# SOURCE MATERIAL
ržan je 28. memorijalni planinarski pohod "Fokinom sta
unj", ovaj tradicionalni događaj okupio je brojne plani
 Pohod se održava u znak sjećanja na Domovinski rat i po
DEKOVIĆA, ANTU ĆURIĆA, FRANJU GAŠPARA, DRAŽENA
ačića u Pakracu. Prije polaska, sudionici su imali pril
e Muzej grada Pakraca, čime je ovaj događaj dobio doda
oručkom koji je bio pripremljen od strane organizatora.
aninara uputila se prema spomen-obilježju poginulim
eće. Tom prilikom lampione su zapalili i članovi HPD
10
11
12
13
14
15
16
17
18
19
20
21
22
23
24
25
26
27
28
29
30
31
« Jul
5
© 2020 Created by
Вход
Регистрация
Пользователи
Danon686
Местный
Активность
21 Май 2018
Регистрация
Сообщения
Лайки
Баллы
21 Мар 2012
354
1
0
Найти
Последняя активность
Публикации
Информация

---

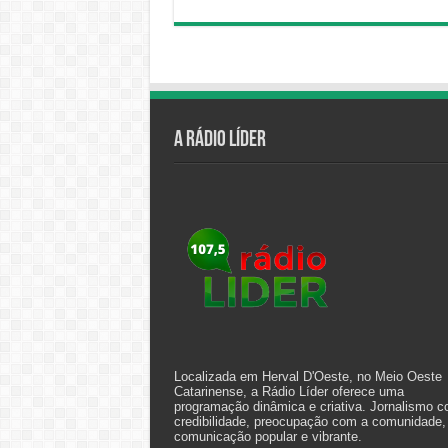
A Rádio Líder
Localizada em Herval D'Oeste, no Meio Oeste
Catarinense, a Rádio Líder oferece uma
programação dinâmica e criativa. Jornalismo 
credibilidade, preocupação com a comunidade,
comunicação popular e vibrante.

# HOW TO COMPLETE THIS TASK
Search the preceding listing for the word "Rádio" and pull out every line that holds it.

# OUTPUT BELOW
A Rádio Líder
Catarinense, a Rádio Líder oferece uma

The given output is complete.